In a typical optical transmission system, repeater stations may be anywhere from 70 Kilometers (Km) to 200 Km apart. Because optical fibers are presently drawn in individual lengths that are considerably shorter than these distances, the fibers must be spliced together in order to make up the long lengths needed for cabling. These splices must have high strength in order to withstand the high stresses inherent in both cable manufacture and cable installation. In addition, when fiber cables are repaired and must be spliced together, the splices must have high strength to avoid long term static fatigue effects which could cause a complete fracture of the fiber Subsequent repairs could be very expensive, especially if the cable lies on the bottom of the ocean.
At present there are two commonly used techniques for making fusion splices in silica fibers. One technique uses a mixture of two or more combustible gases, such as hydrogen and chlorine or hydrogen and oxygen. The fibers to be fused together are abutted against each other inside the flame produced by the combustion of the gases When the temperature of the fibers is high enough, they fuse together and form a splice. See J. T. Krause et al, "Fibre Splices With `Perfect Fibre` Strengths of 5.5 GPa, v&lt;0.01", Electronic Letters, Vol. 21, No. 12, June 6, 1985, pp. 533-535.
A more commonly used technique employs a small electric arc formed between two metallic electrodes. When the two abutting fibers are placed inside the electric arc, they are heated and fused together. In this regard, see D. L. Bisbee, "Splicing Silica Fibers With an Electric Arc", Applied Optics, Vol. 15, No. 3, March 1976, pp. 796-798.
Fibers made of materials having fusing temperatures of about 700.degree. C. have been fused by heat radiated from an electrically heated nichrome wire. (See, for example, D. L. Bisbee, "Optical Fiber Joining Technique", Bell System Technical Journal, Vol. 50, No. 10, December 1971, pp. 3153-3158). Filament heaters, however, have not been used to fuse silica fibers which fuse at about 2000.degree. C.

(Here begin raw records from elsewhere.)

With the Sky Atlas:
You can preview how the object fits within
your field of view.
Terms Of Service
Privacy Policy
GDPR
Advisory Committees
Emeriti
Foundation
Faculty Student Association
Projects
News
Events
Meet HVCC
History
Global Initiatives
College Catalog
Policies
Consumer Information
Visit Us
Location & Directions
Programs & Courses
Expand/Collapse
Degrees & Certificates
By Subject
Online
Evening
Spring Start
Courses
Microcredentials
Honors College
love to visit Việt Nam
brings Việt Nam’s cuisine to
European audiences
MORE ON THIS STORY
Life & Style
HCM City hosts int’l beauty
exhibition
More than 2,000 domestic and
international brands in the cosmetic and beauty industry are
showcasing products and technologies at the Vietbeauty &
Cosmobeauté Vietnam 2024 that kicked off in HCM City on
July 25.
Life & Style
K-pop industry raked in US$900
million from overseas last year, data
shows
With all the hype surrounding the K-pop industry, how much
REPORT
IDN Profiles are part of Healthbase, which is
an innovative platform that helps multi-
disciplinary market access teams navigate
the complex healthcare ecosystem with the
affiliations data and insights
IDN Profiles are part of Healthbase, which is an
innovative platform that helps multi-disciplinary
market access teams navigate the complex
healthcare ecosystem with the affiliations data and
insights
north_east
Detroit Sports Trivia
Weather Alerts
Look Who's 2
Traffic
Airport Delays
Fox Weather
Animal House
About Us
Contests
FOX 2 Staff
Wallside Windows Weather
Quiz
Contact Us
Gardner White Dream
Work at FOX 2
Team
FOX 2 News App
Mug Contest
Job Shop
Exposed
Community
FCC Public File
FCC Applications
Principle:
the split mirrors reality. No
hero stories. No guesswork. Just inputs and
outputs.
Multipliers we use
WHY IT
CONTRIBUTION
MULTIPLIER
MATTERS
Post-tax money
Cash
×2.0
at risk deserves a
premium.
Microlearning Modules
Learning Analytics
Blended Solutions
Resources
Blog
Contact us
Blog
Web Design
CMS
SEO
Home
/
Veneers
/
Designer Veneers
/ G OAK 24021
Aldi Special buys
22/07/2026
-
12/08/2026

Regardless of the splicing method employed, the fiber must be handled with great care in order to avoid reducing its mechanical strength. In particular, fiber strength can be reduced both by mechanical abrasion and by chemical reactants. Mechanical abrasion can cause microscopic scratches on the surface of the fiber resulting in highly localized stresses. When such fibers are stressed due to handling or cabling, the additional stress concentrates in the vicinity of the scratches and can readily lead to a complete fracture of the fiber. Similarly, chemical reaction on the surface of the fiber can develop surface defects which can also cause highly localized stresses. Clearly, both of these causes must be eliminated in order to guarantee long-term strength characteristics.